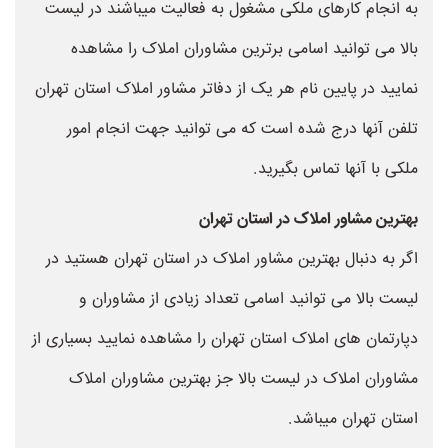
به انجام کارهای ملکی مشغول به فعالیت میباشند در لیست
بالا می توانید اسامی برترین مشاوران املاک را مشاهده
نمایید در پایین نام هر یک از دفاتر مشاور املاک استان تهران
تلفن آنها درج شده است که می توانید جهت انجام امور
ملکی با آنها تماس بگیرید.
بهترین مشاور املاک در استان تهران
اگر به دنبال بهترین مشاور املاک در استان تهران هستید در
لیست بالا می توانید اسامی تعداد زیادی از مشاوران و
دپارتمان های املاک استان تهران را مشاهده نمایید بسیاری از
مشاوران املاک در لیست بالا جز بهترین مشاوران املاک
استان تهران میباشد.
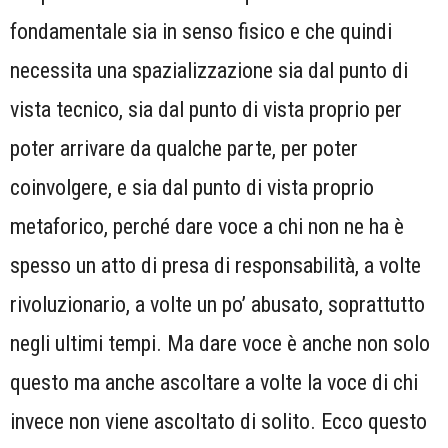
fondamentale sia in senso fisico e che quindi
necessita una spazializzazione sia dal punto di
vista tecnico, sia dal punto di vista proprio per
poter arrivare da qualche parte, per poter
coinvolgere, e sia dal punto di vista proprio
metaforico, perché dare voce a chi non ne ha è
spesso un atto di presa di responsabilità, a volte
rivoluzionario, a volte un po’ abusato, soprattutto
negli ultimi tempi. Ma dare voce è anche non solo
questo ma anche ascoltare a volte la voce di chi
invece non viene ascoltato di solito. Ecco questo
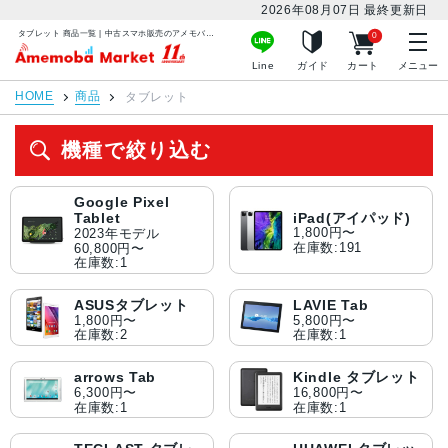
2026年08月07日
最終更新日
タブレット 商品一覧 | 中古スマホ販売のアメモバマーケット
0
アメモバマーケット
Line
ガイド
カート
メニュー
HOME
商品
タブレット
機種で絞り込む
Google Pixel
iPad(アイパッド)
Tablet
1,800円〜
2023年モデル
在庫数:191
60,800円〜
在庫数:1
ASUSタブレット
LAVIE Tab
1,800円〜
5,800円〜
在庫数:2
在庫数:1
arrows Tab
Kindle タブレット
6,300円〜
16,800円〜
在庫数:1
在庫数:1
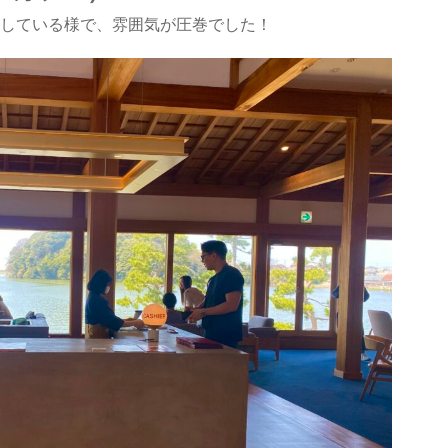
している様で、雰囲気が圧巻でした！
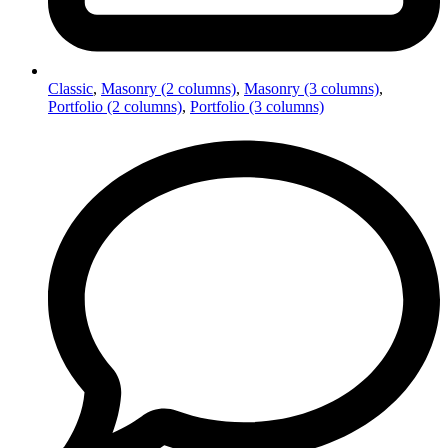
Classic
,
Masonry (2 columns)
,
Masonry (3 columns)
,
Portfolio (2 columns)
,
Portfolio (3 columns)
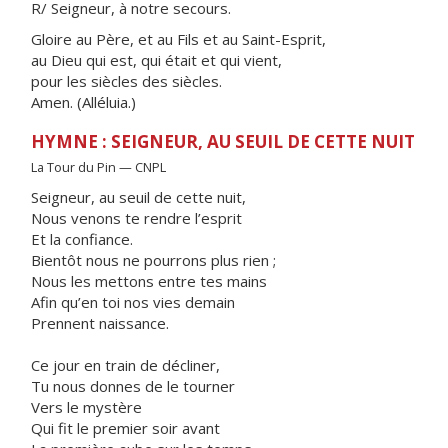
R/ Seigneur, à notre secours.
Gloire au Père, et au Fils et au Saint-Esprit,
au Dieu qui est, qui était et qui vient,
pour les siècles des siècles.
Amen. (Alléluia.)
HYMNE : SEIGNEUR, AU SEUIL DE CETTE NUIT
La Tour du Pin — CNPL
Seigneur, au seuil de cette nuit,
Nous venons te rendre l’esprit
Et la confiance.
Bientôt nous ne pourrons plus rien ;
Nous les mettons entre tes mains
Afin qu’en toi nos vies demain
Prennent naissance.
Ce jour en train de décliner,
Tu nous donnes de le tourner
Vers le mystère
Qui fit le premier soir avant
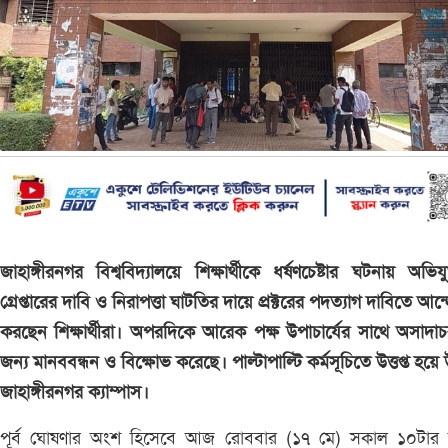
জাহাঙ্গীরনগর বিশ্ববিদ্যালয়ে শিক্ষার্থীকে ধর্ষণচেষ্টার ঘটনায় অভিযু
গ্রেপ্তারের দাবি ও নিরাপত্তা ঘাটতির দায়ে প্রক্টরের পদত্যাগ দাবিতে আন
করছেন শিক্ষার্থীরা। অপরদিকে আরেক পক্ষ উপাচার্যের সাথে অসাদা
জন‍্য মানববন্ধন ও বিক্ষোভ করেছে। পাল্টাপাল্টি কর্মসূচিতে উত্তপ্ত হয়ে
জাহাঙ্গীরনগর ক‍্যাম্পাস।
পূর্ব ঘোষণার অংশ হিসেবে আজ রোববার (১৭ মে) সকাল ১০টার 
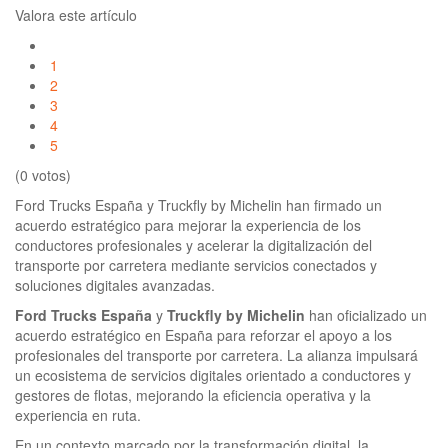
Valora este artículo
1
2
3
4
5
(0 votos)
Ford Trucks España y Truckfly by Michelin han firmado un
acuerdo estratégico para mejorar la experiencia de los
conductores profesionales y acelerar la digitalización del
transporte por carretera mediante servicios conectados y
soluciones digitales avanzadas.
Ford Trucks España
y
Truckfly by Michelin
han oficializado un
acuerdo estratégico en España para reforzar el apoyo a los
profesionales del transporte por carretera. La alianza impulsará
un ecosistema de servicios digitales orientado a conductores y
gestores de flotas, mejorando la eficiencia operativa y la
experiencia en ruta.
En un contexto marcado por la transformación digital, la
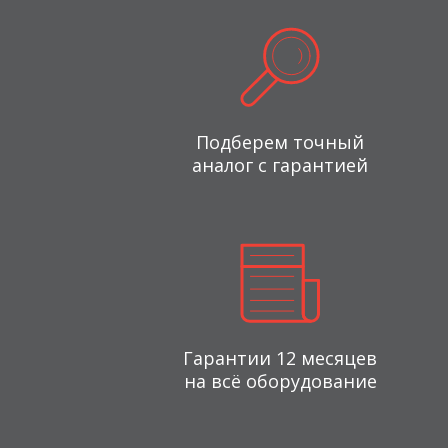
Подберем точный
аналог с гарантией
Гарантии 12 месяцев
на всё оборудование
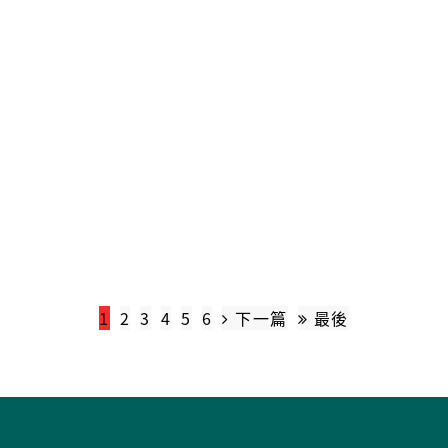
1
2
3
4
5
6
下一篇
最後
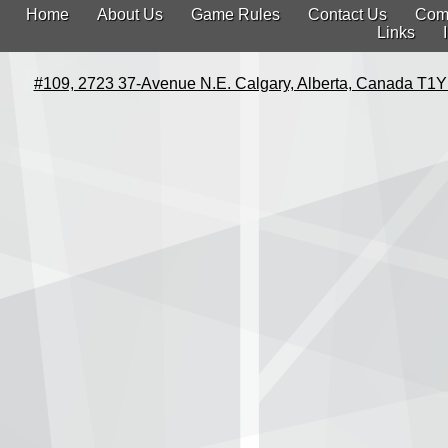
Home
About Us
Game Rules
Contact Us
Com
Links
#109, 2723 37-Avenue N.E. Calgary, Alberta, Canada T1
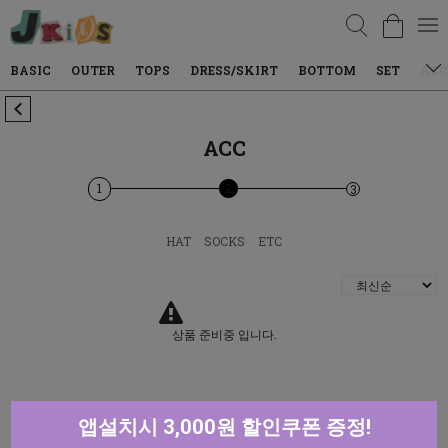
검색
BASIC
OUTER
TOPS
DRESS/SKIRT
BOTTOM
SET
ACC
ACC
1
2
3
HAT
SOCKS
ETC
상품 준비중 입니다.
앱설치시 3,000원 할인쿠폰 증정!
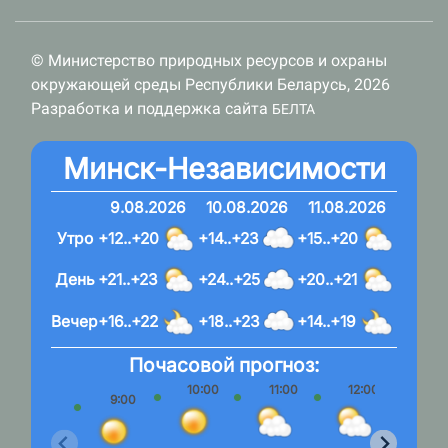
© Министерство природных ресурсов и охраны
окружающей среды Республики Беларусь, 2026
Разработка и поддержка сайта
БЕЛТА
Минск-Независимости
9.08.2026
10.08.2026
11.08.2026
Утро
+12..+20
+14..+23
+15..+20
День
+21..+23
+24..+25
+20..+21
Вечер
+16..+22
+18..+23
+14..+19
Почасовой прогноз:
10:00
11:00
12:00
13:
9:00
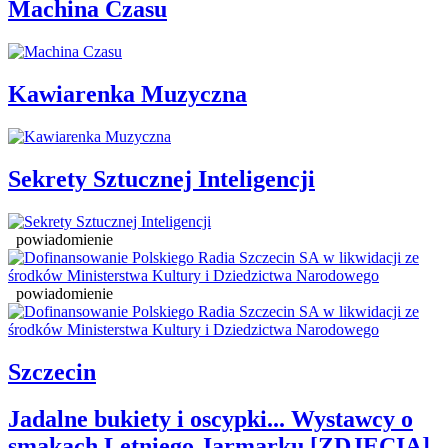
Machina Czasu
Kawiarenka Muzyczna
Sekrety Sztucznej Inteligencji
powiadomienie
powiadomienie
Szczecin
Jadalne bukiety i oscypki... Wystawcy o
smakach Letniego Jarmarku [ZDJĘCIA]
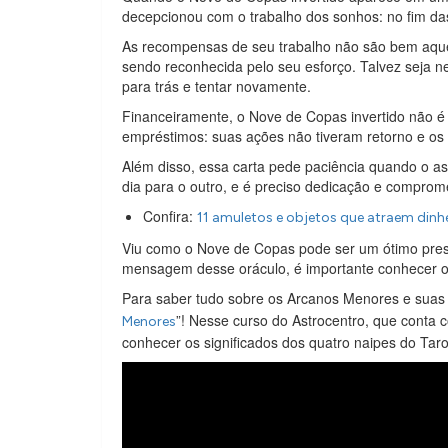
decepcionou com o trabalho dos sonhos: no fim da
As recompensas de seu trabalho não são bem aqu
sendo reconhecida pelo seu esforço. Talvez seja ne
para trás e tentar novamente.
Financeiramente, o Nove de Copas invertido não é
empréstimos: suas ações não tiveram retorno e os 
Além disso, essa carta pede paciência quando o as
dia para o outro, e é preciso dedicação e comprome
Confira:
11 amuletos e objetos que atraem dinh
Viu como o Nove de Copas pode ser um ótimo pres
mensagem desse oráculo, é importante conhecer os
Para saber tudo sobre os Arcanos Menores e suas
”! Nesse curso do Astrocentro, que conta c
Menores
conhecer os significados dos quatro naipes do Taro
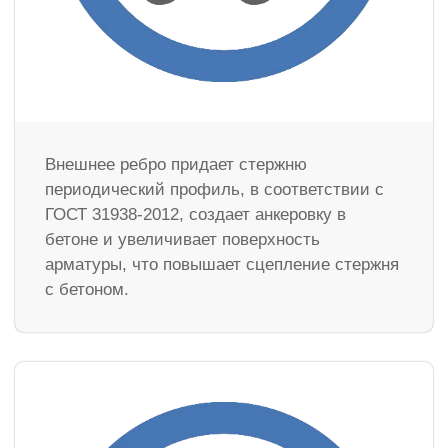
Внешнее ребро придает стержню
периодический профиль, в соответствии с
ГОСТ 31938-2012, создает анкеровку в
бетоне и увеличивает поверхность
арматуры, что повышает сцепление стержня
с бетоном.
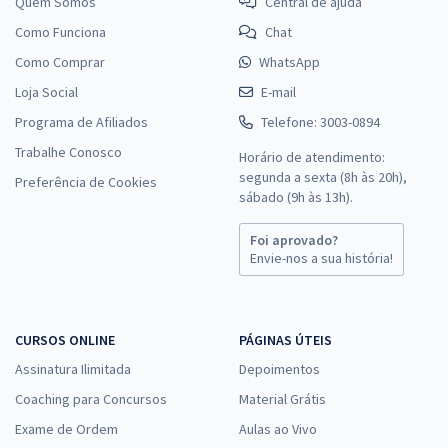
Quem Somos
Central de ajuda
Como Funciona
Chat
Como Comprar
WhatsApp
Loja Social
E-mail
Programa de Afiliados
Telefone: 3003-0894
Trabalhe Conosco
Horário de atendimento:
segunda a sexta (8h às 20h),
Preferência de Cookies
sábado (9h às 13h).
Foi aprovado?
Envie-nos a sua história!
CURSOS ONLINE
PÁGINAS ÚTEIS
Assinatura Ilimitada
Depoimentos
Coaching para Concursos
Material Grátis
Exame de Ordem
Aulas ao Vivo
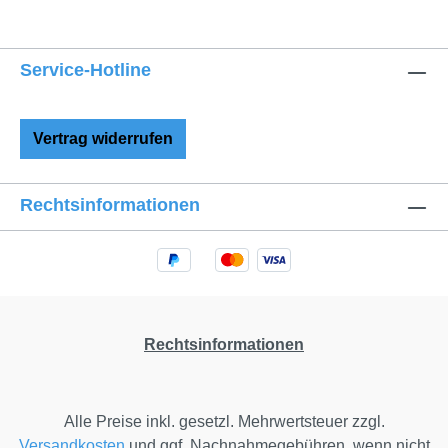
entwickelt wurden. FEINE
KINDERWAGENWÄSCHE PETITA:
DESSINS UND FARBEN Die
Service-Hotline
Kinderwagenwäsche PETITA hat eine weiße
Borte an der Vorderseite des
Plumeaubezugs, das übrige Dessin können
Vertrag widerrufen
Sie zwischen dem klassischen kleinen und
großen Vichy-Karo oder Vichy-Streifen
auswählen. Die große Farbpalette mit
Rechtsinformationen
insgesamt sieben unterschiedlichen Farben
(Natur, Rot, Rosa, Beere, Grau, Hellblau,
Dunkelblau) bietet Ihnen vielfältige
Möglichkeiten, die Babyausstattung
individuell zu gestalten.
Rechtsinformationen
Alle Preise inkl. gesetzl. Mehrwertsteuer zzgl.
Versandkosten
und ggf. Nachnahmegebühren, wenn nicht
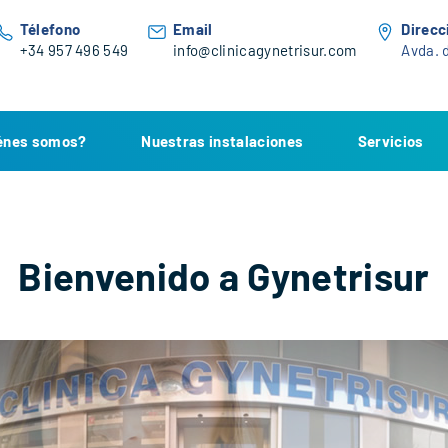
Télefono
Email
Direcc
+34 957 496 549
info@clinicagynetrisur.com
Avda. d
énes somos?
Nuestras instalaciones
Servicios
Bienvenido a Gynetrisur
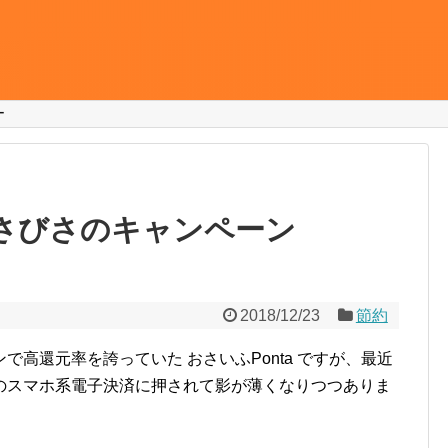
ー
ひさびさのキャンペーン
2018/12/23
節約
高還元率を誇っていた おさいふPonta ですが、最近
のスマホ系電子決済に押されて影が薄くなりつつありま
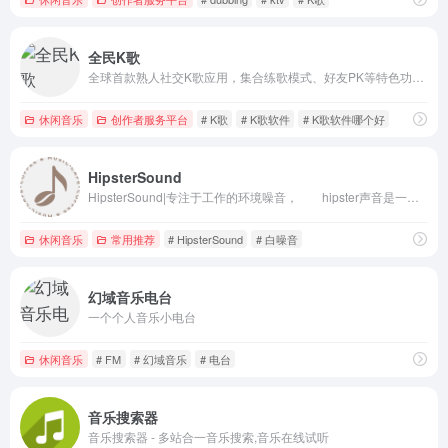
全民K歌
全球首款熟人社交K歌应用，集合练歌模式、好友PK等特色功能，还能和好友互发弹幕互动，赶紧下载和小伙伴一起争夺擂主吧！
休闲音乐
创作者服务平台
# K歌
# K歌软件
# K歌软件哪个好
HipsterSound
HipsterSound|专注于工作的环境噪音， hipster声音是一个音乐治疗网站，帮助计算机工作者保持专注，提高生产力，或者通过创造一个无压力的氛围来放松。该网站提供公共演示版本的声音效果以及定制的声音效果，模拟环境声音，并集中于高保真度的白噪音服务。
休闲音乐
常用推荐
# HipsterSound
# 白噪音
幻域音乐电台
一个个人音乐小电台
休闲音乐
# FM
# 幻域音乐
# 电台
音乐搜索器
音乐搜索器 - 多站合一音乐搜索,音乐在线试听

━━━

__Activity__
What lines above contain "توانید"? Copy them out.

__Completed exercise__
بالا می توانید اسامی برترین مشاوران املاک را مشاهده
تلفن آنها درج شده است که می توانید جهت انجام امور
لیست بالا می توانید اسامی تعداد زیادی از مشاوران و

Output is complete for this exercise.